**Assigned task:**
Look through the lines below and copy each one that includes "Aeropuerto".

**Record extracts:**
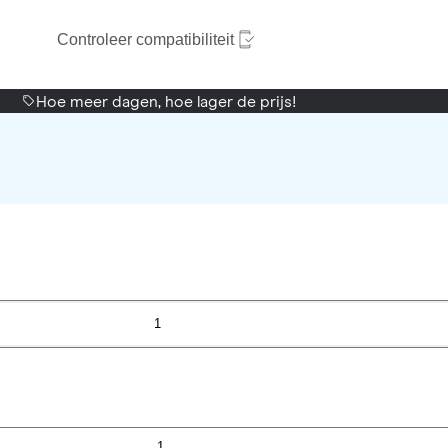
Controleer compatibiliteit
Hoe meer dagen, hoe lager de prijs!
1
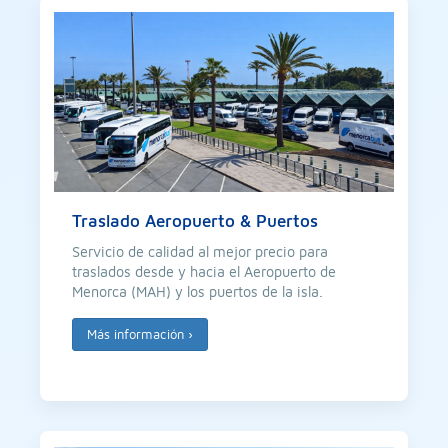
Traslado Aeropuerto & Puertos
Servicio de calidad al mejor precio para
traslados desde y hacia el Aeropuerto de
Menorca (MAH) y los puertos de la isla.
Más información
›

--

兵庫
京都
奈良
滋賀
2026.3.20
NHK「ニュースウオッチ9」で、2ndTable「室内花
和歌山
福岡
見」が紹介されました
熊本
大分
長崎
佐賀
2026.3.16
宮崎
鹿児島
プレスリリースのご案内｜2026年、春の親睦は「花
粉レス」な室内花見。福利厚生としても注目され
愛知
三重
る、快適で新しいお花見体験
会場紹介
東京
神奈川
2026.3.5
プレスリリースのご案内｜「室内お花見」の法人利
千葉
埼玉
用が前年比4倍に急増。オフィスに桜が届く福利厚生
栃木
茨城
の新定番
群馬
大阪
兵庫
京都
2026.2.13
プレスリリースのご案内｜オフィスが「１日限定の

**Response for this exercise:**
Traslado Aeropuerto & Puertos
traslados desde y hacia el Aeropuerto de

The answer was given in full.